Friday, March 18, 2011

Ladies Bottomless Party



Today March 18 at 01:00 UTC, the MESSENGER probe ( Mercury Surface, Space Environment, Geochemistry and Ranging ) was inserted into Mercury orbit after 15 minutes on the main motor. For the first time in history, a spacecraft orbits the smallest planet in the Solar System. The first image from orbit is expected on March 29. After today, mankind has managed to place a spacecraft in orbit at five planets: Mercury, Venus, Mars, Jupiter and Saturn.

The orbital insertion maneuver, called MOI ( Mercury Orbit Insertion ) has served to slow the spacecraft at 862.4 m / s, consuming 31% of the hypergolic fuel reserves of the probe (about 190 kg) . The initial orbit is highly elliptical polar, with a periapsis of 400 km, 82 ° tilt and a 12 hour period. On 15 June this year made the move OCM-1 to achieve a periapsis of 200 km and a period of 11.73 hours. On July 28 there will be the OCM-2 to reach again an orbit with a period of 12 hours, but with a geometry that avoids eclipses and keep the ship panels under constant solar illumination.


MESSENGER (NASA).



MOI maneuver insertion into orbit of Mercury (NASA).


MESSENGER propulsion system (NASA).


sequence of events in the MOI (NASA).


maneuvers planned for MESSENGER and fuel consumption of each (NASA).

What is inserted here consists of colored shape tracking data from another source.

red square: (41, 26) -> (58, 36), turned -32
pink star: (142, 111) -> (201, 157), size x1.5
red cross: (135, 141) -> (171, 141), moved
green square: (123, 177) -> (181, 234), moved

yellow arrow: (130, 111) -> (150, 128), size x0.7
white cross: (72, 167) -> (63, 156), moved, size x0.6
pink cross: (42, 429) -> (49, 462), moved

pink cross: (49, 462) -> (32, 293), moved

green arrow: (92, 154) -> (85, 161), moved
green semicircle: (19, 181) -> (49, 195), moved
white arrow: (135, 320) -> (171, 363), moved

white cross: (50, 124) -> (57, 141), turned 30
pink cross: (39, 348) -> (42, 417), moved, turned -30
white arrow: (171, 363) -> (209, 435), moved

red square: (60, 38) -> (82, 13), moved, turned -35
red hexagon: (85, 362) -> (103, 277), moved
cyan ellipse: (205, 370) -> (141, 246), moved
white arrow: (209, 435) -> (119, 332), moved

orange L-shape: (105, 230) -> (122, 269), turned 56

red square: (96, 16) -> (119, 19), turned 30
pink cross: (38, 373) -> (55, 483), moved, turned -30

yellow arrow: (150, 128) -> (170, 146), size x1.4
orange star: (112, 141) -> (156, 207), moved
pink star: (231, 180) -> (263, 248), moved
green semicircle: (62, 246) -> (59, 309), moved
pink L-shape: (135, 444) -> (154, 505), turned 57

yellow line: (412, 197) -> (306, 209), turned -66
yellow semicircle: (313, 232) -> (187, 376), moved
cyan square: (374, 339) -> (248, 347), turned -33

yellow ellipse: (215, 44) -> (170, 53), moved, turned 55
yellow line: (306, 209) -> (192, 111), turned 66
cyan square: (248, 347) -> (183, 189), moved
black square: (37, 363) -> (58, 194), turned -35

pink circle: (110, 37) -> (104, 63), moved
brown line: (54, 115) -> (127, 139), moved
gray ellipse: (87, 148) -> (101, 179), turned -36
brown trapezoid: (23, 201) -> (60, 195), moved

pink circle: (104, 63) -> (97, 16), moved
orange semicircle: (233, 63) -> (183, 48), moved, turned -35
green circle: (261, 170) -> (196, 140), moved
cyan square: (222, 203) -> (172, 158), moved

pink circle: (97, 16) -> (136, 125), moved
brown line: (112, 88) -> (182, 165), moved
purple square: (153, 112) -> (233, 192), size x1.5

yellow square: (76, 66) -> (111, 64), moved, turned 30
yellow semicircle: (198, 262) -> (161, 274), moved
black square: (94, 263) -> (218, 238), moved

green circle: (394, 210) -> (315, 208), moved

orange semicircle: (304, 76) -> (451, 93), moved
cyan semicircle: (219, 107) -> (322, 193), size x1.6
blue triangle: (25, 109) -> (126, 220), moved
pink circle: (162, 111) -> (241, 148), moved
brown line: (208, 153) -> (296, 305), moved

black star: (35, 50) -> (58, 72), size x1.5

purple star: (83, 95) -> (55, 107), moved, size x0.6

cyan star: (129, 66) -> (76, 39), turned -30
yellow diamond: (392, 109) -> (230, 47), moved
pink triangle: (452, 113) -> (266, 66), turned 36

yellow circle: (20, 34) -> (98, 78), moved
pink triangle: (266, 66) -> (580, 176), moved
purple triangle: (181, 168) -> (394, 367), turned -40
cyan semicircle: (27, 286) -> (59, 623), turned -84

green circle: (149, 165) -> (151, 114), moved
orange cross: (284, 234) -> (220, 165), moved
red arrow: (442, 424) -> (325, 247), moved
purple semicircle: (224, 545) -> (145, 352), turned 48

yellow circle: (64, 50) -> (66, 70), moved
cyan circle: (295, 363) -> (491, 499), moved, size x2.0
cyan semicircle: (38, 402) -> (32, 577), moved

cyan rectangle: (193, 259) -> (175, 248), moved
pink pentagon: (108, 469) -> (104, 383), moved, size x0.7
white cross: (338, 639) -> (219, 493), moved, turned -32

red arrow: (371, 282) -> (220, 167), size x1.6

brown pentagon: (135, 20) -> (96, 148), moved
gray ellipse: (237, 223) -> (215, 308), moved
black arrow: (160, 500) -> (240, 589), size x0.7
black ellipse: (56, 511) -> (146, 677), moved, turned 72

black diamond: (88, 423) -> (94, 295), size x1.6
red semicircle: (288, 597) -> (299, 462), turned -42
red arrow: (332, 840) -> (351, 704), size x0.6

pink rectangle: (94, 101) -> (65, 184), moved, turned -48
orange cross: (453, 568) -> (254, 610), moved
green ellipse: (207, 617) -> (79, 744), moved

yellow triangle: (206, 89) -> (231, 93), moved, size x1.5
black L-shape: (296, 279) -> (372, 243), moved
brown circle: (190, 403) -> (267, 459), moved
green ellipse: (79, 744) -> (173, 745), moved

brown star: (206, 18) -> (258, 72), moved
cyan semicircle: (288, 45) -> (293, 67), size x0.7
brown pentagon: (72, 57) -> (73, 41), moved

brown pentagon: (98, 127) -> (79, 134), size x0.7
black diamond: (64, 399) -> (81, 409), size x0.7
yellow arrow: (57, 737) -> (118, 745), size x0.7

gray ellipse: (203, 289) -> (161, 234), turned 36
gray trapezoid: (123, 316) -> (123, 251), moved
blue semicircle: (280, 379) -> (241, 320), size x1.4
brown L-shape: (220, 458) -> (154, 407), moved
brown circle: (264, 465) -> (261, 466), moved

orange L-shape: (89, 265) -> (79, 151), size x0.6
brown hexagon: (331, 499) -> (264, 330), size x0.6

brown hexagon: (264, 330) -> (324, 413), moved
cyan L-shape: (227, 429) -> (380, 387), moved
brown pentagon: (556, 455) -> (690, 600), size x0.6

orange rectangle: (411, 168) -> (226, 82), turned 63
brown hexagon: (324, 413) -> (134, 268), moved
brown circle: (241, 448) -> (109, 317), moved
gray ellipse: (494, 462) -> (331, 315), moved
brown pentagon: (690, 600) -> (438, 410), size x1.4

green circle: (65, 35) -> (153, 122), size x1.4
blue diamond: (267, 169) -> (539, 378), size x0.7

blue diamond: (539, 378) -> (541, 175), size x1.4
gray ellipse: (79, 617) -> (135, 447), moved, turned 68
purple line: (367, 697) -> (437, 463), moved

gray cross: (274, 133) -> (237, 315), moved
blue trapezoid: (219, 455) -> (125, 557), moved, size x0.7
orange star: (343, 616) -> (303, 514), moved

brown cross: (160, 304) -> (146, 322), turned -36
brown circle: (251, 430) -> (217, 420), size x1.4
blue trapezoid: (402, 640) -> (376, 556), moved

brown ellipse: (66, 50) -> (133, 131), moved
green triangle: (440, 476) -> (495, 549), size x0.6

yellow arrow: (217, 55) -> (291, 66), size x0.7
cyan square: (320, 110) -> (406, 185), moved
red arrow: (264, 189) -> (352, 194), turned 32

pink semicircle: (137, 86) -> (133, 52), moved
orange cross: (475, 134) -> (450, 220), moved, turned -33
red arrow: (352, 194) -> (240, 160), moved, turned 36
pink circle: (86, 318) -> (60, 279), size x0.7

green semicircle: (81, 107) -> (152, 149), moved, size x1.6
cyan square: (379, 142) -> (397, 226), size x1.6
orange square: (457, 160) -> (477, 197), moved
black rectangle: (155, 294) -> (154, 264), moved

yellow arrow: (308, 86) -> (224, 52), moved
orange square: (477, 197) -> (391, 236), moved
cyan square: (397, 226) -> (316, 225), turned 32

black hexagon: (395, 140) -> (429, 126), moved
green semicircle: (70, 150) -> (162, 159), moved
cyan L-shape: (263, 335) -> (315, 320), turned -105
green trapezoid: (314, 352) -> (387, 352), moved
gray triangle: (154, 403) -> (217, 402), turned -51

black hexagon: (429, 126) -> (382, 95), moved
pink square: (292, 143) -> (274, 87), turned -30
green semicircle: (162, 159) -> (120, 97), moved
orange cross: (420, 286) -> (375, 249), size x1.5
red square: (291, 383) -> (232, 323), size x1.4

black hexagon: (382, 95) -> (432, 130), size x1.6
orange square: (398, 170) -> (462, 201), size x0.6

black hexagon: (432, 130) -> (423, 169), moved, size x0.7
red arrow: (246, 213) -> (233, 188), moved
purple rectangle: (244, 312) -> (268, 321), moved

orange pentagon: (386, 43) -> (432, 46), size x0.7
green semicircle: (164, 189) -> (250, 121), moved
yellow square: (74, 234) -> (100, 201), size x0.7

orbital adjustment maneuvers to be performed soon MESSENGER (NASA).

MESSENGER was launched in August 2004. To go into orbit of the small planet, the spacecraft had to perform during these seven years, the Earth flyby, two Venus and Mercury three and five drills with the main engine. This complex set of interplanetary carambola is necessary because Mercury is deep inside the Sun's gravity well


probe trajectory from launch (NASA).


One of the images obtained during the third Mercury flyby in October 2009. It is actually a mosaic of 62 images (NASA).